The Right and Wrong Way to Engage Employees
Employee engagement training has become a priority for many organizations and with good reason…the more engaged your work force, the higher your productivity and the better your business results. As with so many things, however, there is a right way and a wrong way to go about engaging your employees.
Here are a few examples.
Mission, Vision, Values.
We know that employees can be inspired by a company’s mission, vision and values. When a corporate mission statement is clearly and powerfully stated, the corporate vision is compelling and the company values are lived consistently and with pride, employees are positively engaged. But if the company’s mission, vision and values are confusing, uninspiring, too generic or ignored, discretionary effort, advocacy and loyalty suffers.
You will know you are headed in the right direction when your employees understand the company’s plans for future success, believe the organization will be successful in the future, understand how their job helps the organization achieve success, and know how they fit into the organization’s future plans.
Giving and receiving feedback can be a powerful way to improve employee performance and, as a derivative, enhance employee engagement and retention. But it has to be done right. Often employee feedback is requested, received and then ignored. When this happens, the feedback giver feels undervalued. The same is true with employee engagement surveys. Measuring employee engagement can be enormously helpful in figuring out what needs to change at an organization to improve discretionary effort, advocacy and retention. But if the results are discounted and there is no subsequent and meaningful action, employees can feel frustrated and betrayed. Be sure if you request feedback that you intend to act upon it. If you do, employees will feel heard and believe that their voice counts. This is a way to keep them involved and engaged.

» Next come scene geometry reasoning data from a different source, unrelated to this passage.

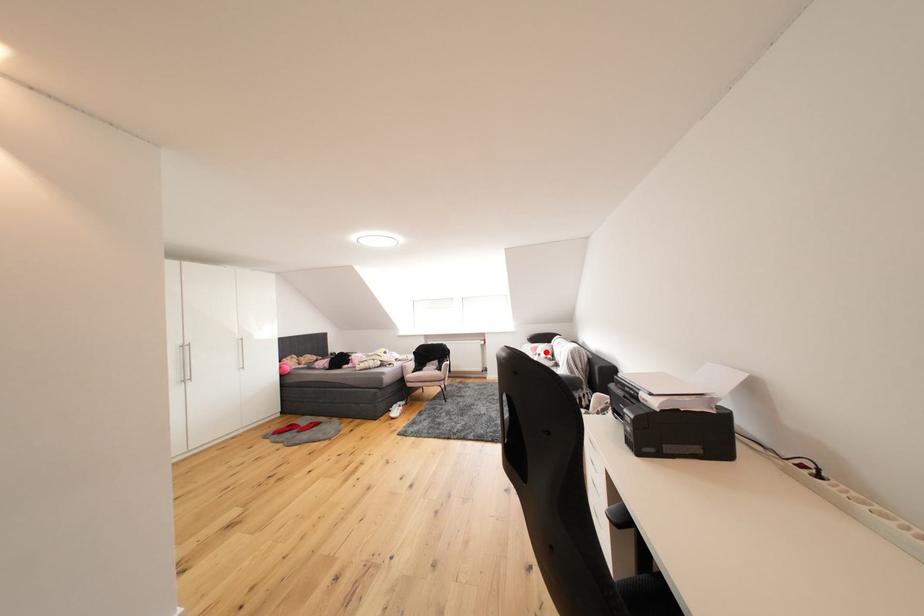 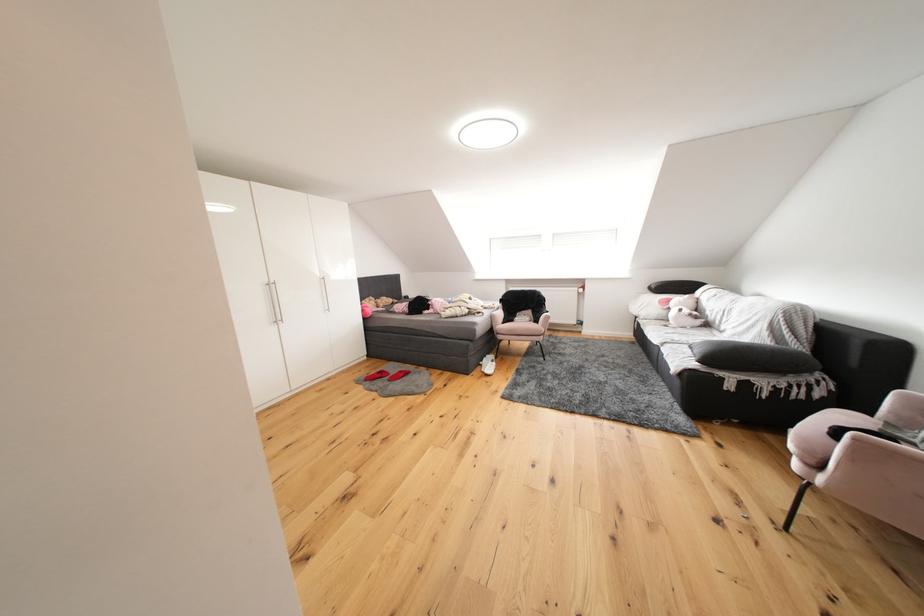 Question: I am providing you with two images of the same scene from different viewpoints. In image1, a red point is highlighted. Considering the same 3D point in image2, which of the following is correct?

Choices:
 (A) It is closer
 (B) It is farther

Answer: (A) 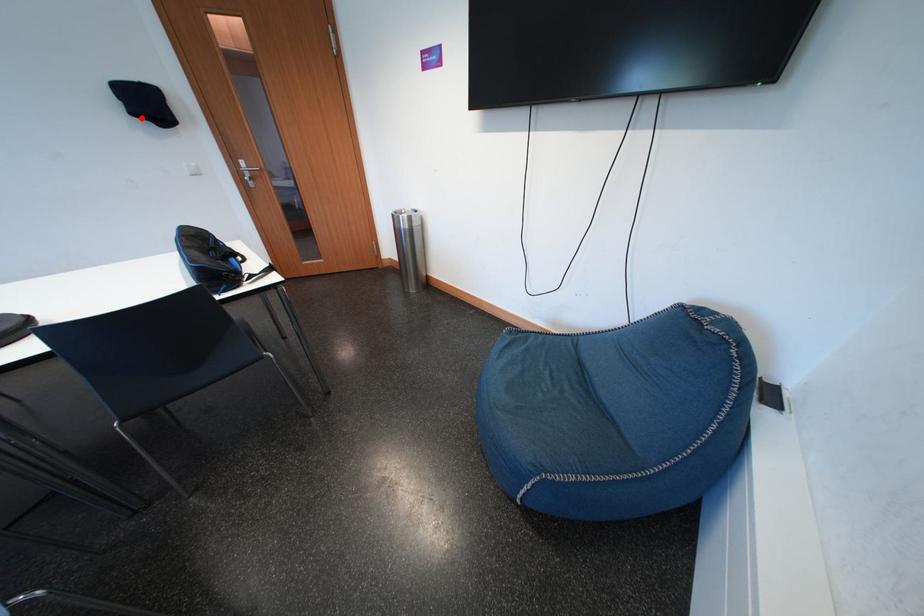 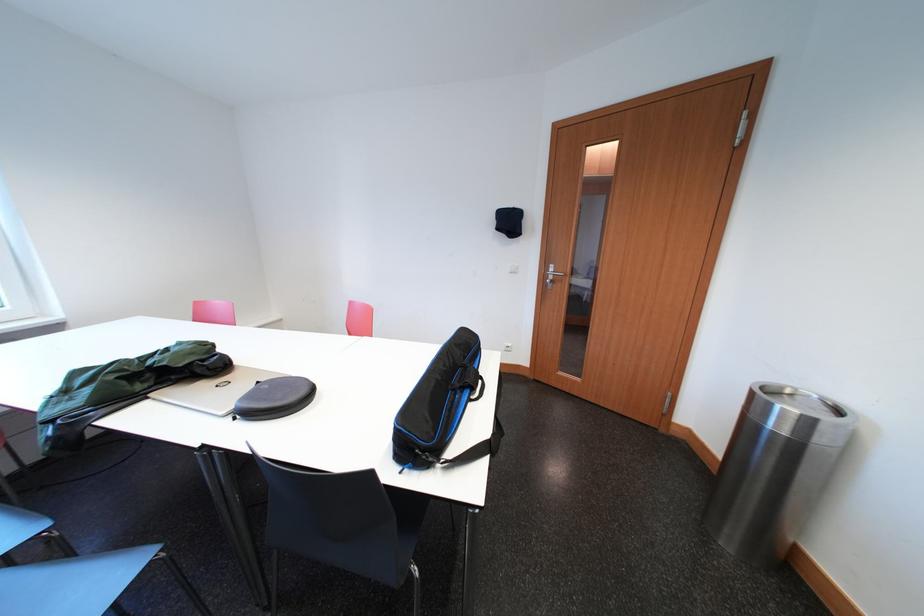 Question: I am providing you with two images of the same scene from different viewpoints. Image1 has a red point marked. In image2, the corresponding 3D location appears at what relative position? Reply with the corresponding letter.

Choices:
 (A) Closer
 (B) Farther

Answer: (A) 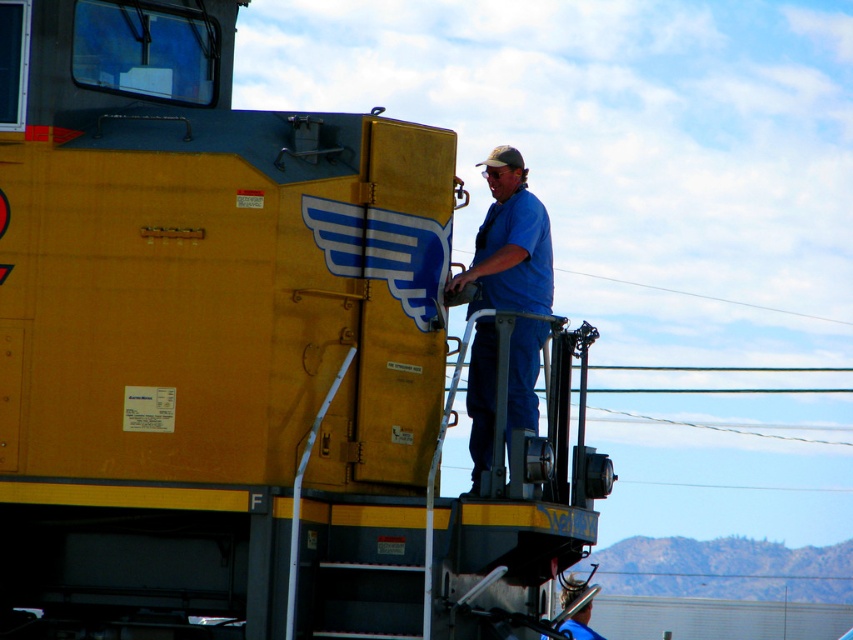 From the picture: You are a safety inspector standing near the yellow matte train at center. You need to check if the distance between you and the blue cotton shirt at center is within the 30 inch safety zone. Can you confirm?

The yellow matte train at center and blue cotton shirt at center are 28.12 inches apart. Since 28.12 inches is less than 30 inches, the distance is within the safety zone.

Based on the scene description, where is the yellow matte train at center located in terms of coordinates?

The yellow matte train at center is located at coordinates point (236,356).

You are a safety inspector on the yellow matte train at center. You need to check the condition of the blue cotton shirt at center. Can you reach it from your current position on the train?

The yellow matte train at center is located below the blue cotton shirt at center, so you can reach it by climbing up from the train. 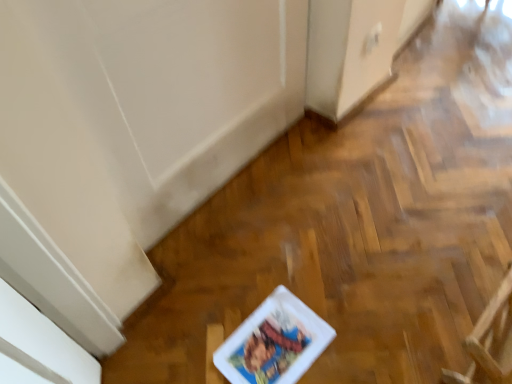 Question: Relative to white glossy comic book at center, is wooden armchair at lower right in front or behind?

Choices:
 (A) behind
 (B) front

Answer: (B)

Question: Is wooden armchair at lower right inside the boundaries of white glossy comic book at center, or outside?

Choices:
 (A) inside
 (B) outside

Answer: (B)

Question: In terms of width, does wooden armchair at lower right look wider or thinner when compared to white glossy comic book at center?

Choices:
 (A) thin
 (B) wide

Answer: (A)

Question: Looking at the image, does white glossy comic book at center seem bigger or smaller compared to wooden armchair at lower right?

Choices:
 (A) big
 (B) small

Answer: (B)

Question: In the image, is white glossy comic book at center on the left side or the right side of wooden armchair at lower right?

Choices:
 (A) right
 (B) left

Answer: (B)

Question: Do you think white glossy comic book at center is within wooden armchair at lower right, or outside of it?

Choices:
 (A) outside
 (B) inside

Answer: (A)

Question: In terms of width, does white glossy comic book at center look wider or thinner when compared to wooden armchair at lower right?

Choices:
 (A) wide
 (B) thin

Answer: (A) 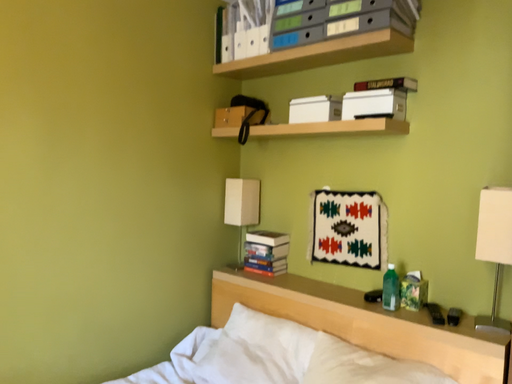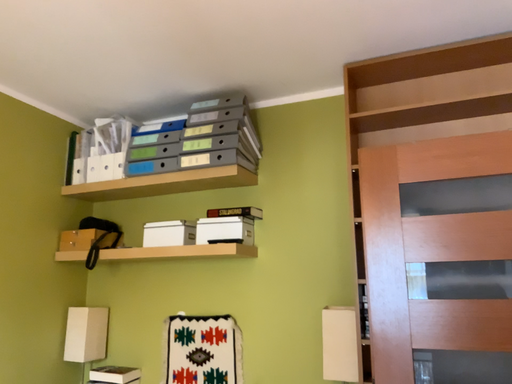 Question: How did the camera likely rotate when shooting the video?

Choices:
 (A) rotated downward
 (B) rotated upward

Answer: (B) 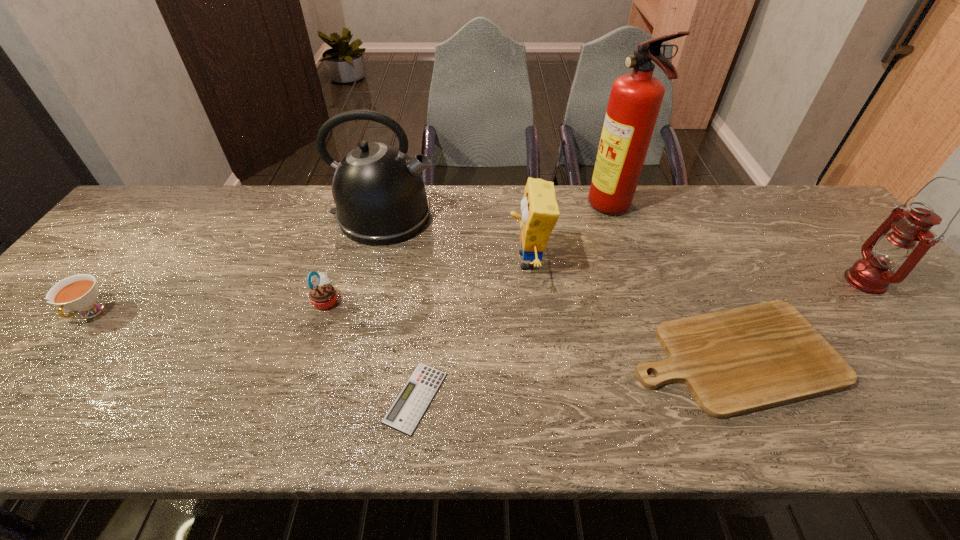 The height and width of the screenshot is (540, 960). What are the coordinates of `free space that satisfies the following two spatial constraints: 1. on the front-facing side of the chopping board; 2. on the left side of the fourth shortest object` in the screenshot? It's located at (308, 356).

Identify the location of vacant point that satisfies the following two spatial constraints: 1. on the spout of the chopping board; 2. on the left side of the kettle. The height and width of the screenshot is (540, 960). (350, 356).

Where is `free space that satisfies the following two spatial constraints: 1. on the front-facing side of the fifth tallest object; 2. on the left side of the shortest object`? free space that satisfies the following two spatial constraints: 1. on the front-facing side of the fifth tallest object; 2. on the left side of the shortest object is located at coordinates (295, 397).

Where is `vacant area that satisfies the following two spatial constraints: 1. on the back side of the shortest object; 2. on the front-facing side of the fourth shortest object`? vacant area that satisfies the following two spatial constraints: 1. on the back side of the shortest object; 2. on the front-facing side of the fourth shortest object is located at coordinates (426, 300).

The height and width of the screenshot is (540, 960). In order to click on free point that satisfies the following two spatial constraints: 1. on the face of the fifth object from left to right; 2. on the side of the sixth tallest object with the handle in this screenshot , I will do `click(534, 313)`.

Where is `vacant region that satisfies the following two spatial constraints: 1. on the spout of the kettle; 2. on the side of the leftmost object with the handle`? vacant region that satisfies the following two spatial constraints: 1. on the spout of the kettle; 2. on the side of the leftmost object with the handle is located at coordinates (361, 313).

Where is `free location that satisfies the following two spatial constraints: 1. on the front-facing side of the fire extinguisher; 2. on the side of the leftmost object with the handle`? free location that satisfies the following two spatial constraints: 1. on the front-facing side of the fire extinguisher; 2. on the side of the leftmost object with the handle is located at coordinates (647, 313). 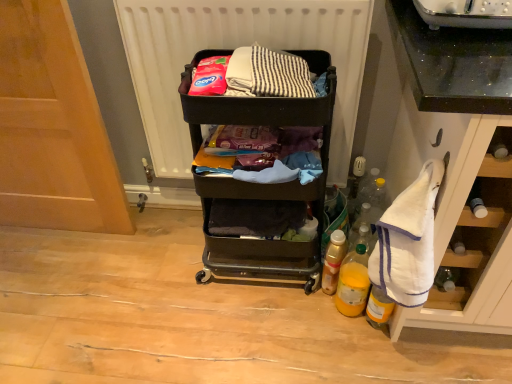 You are a GUI agent. You are given a task and a screenshot of the screen. Output one action in this format:
    pyautogui.click(x=<x>, y=<y>)
    Task: Click on the free space to the left of yellow matte bottle at lower right, arranged as the second bottle when viewed from the left
    This screenshot has height=384, width=512.
    Given the screenshot: What is the action you would take?
    pyautogui.click(x=304, y=317) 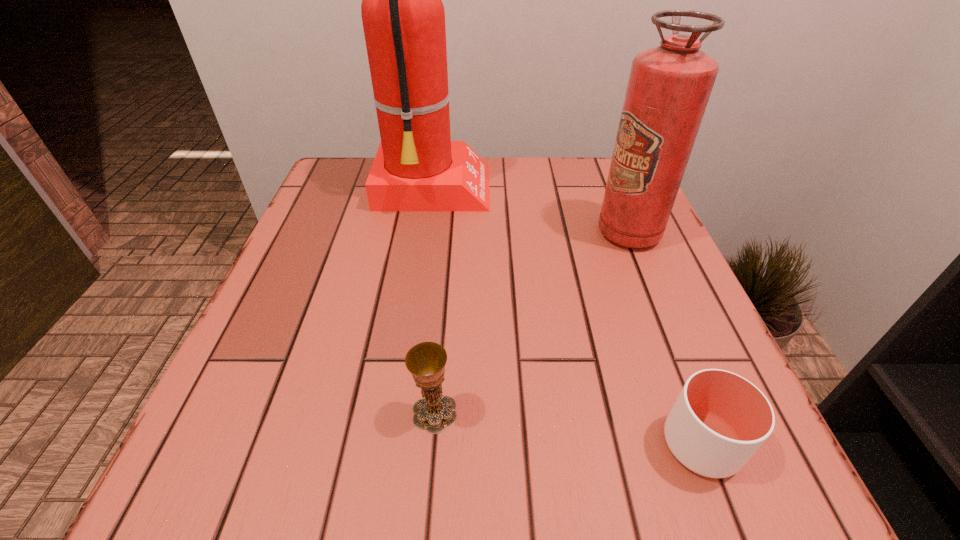 The width and height of the screenshot is (960, 540). What are the coordinates of `free region at the left edge of the desktop` in the screenshot? It's located at (275, 321).

Where is `vacant space at the right edge of the desktop`? This screenshot has width=960, height=540. vacant space at the right edge of the desktop is located at coordinates [x=683, y=320].

Image resolution: width=960 pixels, height=540 pixels. I want to click on vacant space at the far left corner of the desktop, so click(371, 168).

Identify the location of vacant point at the near left corner. (309, 463).

This screenshot has height=540, width=960. Identify the location of vacant space at the near right corner. (780, 468).

The height and width of the screenshot is (540, 960). I want to click on empty location between the shorter fire extinguisher and the second shortest object, so click(532, 322).

Identify the location of free spot between the second shortest object and the cup. (567, 428).

Image resolution: width=960 pixels, height=540 pixels. In order to click on vacant space that is in between the left fire extinguisher and the third shortest object in this screenshot , I will do `click(531, 212)`.

Locate an element on the screen. The image size is (960, 540). free area in between the second tallest object and the taller fire extinguisher is located at coordinates (531, 212).

Locate an element on the screen. empty location between the left fire extinguisher and the third tallest object is located at coordinates (434, 301). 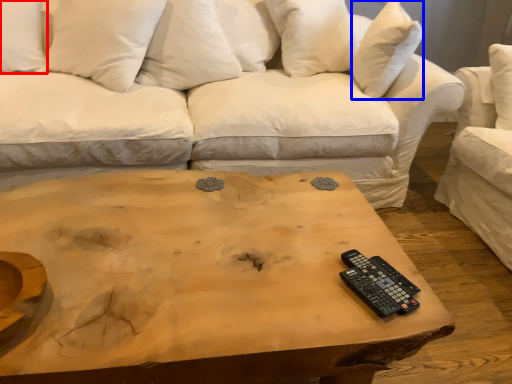 Question: Which object appears farthest to the camera in this image, pillow (highlighted by a red box) or pillow (highlighted by a blue box)?

Choices:
 (A) pillow
 (B) pillow

Answer: (B) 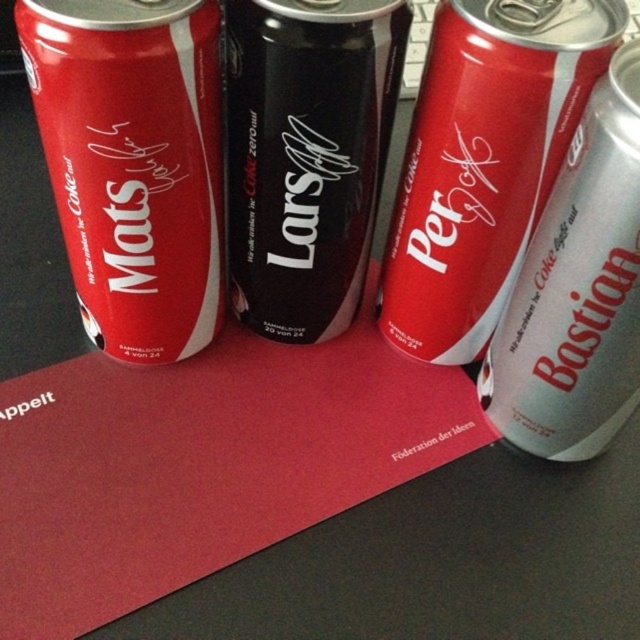 Does matte black can at left have a greater width compared to silver metallic can at right?

Indeed, matte black can at left has a greater width compared to silver metallic can at right.

Where is `matte black can at left`? matte black can at left is located at coordinates (132, 163).

Is matte black can at left closer to the viewer compared to matte silver can at center?

Yes, it is.

Who is taller, matte black can at left or matte silver can at center?

matte silver can at center is taller.

Is point (147, 212) less distant than point (589, 64)?

No, it is behind (589, 64).

Find the location of a particular element. This screenshot has width=640, height=640. matte black can at left is located at coordinates (x=132, y=163).

Who is shorter, black matte can at center or silver metallic can at right?

black matte can at center

Does point (268, 196) lie in front of point (588, 212)?

No, it is not.

The image size is (640, 640). Identify the location of black matte can at center. (307, 154). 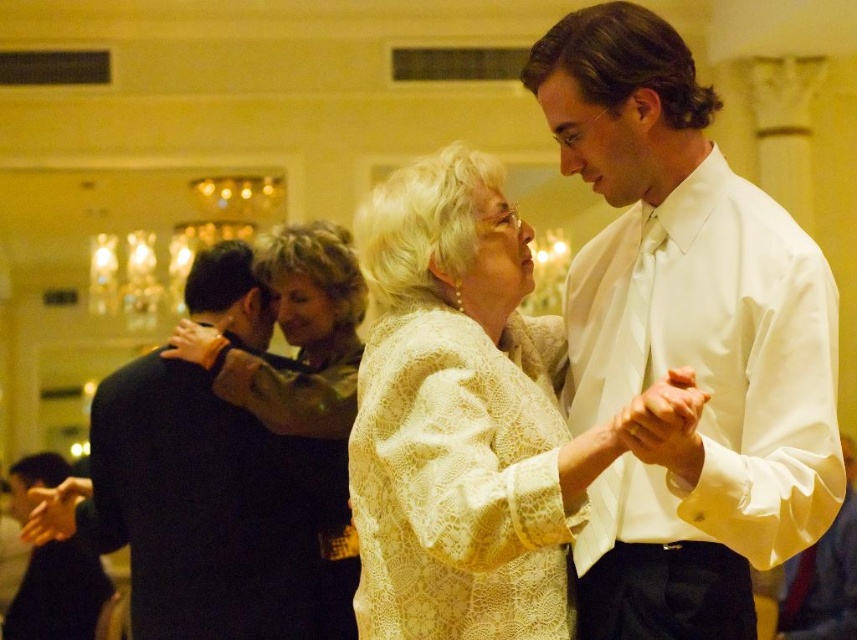 Is point (291, 598) less distant than point (171, 349)?

No, (291, 598) is behind (171, 349).

Is point (190, 528) farther from viewer compared to point (310, 305)?

No, (190, 528) is in front of (310, 305).

Locate an element on the screen. dark brown wool robe at left is located at coordinates (196, 508).

Between point (345, 371) and point (27, 481), which one is positioned behind?

The point (27, 481) is more distant.

Which is in front, point (333, 452) or point (58, 602)?

Point (333, 452) is more forward.

Who is more distant from viewer, (x=357, y=570) or (x=1, y=634)?

Point (x=1, y=634)

You are a GUI agent. You are given a task and a screenshot of the screen. Output one action in this format:
    pyautogui.click(x=<x>, y=<y>)
    Task: Click on the light brown lace blouse at center
    The width and height of the screenshot is (857, 640).
    Given the screenshot: What is the action you would take?
    pyautogui.click(x=303, y=387)

Between lacy beige dress at center and dark brown wool robe at left, which one is positioned lower?

dark brown wool robe at left

Looking at this image, is lacy beige dress at center to the left of dark brown wool robe at left from the viewer's perspective?

In fact, lacy beige dress at center is to the right of dark brown wool robe at left.

Locate an element on the screen. This screenshot has height=640, width=857. lacy beige dress at center is located at coordinates (460, 481).

This screenshot has width=857, height=640. Identify the location of lacy beige dress at center. (460, 481). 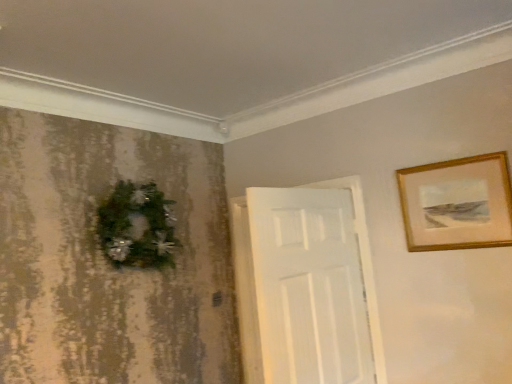 Question: Is green matte wreath at left in front of or behind gold wooden picture frame at upper right in the image?

Choices:
 (A) behind
 (B) front

Answer: (A)

Question: Is green matte wreath at left bigger or smaller than gold wooden picture frame at upper right?

Choices:
 (A) big
 (B) small

Answer: (A)

Question: Considering the positions of green matte wreath at left and gold wooden picture frame at upper right in the image, is green matte wreath at left taller or shorter than gold wooden picture frame at upper right?

Choices:
 (A) tall
 (B) short

Answer: (A)

Question: In terms of size, does gold wooden picture frame at upper right appear bigger or smaller than green matte wreath at left?

Choices:
 (A) big
 (B) small

Answer: (B)

Question: Considering their positions, is gold wooden picture frame at upper right located in front of or behind green matte wreath at left?

Choices:
 (A) behind
 (B) front

Answer: (B)

Question: Is gold wooden picture frame at upper right inside the boundaries of green matte wreath at left, or outside?

Choices:
 (A) inside
 (B) outside

Answer: (B)

Question: From a real-world perspective, relative to green matte wreath at left, is gold wooden picture frame at upper right vertically above or below?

One of the most important attributes of an effective leader is knowing when and how to delegate tasks effectively. This does not mean micromanaging. At some point, leaders need to show faith in their followers’ ability to proficiently complete a task with minimal supervision. Too much “hands-on” diminishes an employee’s initiative and problem solving ability. Too little support invites confusion, misdirected efforts and missed deadlines. The trick is to find just the right combination for each individual team member. When in doubt, ask! Your genuine interest in their success will increase their engagement.
When you do it “right,” your employees will be increasingly engaged in their jobs.